Stories are the life blood of humanity. Almost as soon as we can talk, we’re telling tales. Young children always have something they want to tell you, even if they’re literally retelling the last twenty seconds of events. But we put down these tools of imagination as we grow up, swapping them for the technical, quantifiable and testable skills of science, technology, engineering and math or abandoning them out of self-consciousness. By middle school/junior high, the kids who still fight invisible monsters and pretend to grand adventures are weird or childish. Either kids are aimed at the drama department or left to tell stories on their own time, with the implication that stories are for reading and the odd project, not real life. The script is wrong.

I have run Dungeon & Dragons, D&D, for middle schoolers, LARPed (live action roleplay) with elementary school kids in the woods and watched twelve-year olds write and draw comics far better than anything I could have done, and been paid for all of them. I’ve run programs for kids who wanted to make video games, stop motion movies, or live action movies. Seen kids who hate reading record themselves playing a game, pretending they’re Youtubers recording for an audience. Through all of them, I’ve seen kids learn how to communicate, cooperate and collaborate. They’ve learned teamwork, leadership and some sneaky math to boot. But most importantly, they learned that it’s still okay to express themselves in narrative. That ‘actual adults’ haven’t completely given up on telling stories. These groups of kids weren’t just the nerds and geeks of their peer group either. Jocks, preps and all the other social groups played D&D in the program. Even the most serious kids found a niche for themselves during the Live Action Roleplay where we pretended the camp was a feudal realm and hit each other with foam swords in the woods. The joy on their faces, especially the older ones, the ones ‘aging out’ of the world of storytelling, was a sight to see.

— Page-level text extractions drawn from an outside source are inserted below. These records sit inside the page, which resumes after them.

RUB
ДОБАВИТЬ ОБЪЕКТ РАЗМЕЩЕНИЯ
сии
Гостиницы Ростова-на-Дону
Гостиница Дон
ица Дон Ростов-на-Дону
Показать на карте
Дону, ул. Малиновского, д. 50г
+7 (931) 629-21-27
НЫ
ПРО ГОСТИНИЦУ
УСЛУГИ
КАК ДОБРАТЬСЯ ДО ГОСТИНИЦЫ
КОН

Now, I’m almost sure we’ve fallen trap of thinking here. How many of you kept thinking of books, comics and movies when I was talking about stories?  Maybe some of you went to plays instead, bravo. I knew the trap was there and I still fell into as I wrote this. I don’t know if we can truly avoid it with the way English is structured but the trap is still a falsehood.

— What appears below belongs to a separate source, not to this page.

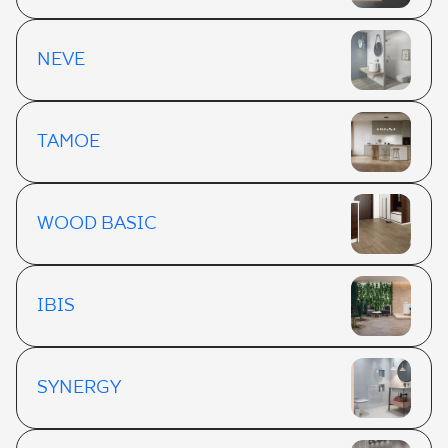
NEVE
TAMOE
WOOD BASIC
IBIS
SYNERGY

There are the obvious ways to tell a story. You can write a book, an article or a poem. You can film a movie. You can act a tale. You can draw, or animate. But there are other ways, less obvious ways. Musicians, those who free style or those who play from sheet music are telling a story in the flow of the music. The composers of songs use the notes to tell the audience a tale, if you know how to listen. Dancers tell their own stories, and not just the interpretive dancers. Even the technically adherent ballerina is part of retelling a story of a choreographer. Artists of every type leave a story behind in their pieces. You can draw a literal storyboard but even the most absurdly abstract piece of art says something. That two thousandth still life study that a power art student is doing right now still describes the fruit and the moment in time, and in collection with the other thousand, the artist’s growth (or lack of). Photographers have their own maximum for it, ‘a picture is worth a thousand words’.

Maybe you don’t want to be an artist though. You like all the science and maths you do. Great, but even the simple chemistry equation tells a story. Maybe not be an interesting one but it’s there. The least obvious of all storytelling techniques is the most common though. You can say it. Kids start telling stories before they start writing them, people have been telling stories since before writing existed. You do it all the time anyway, like when you talk about James from Accounting or tell your friend what you did over the weekend. The trick is realizing you’re doing it.

Tell stories on purpose. It doesn’t matter how; it doesn’t matter if they’re good; it doesn’t even matter if they’re math equations. Stories are the soul of humanity. No one has every truly stopped telling them and it’s about time we realize that.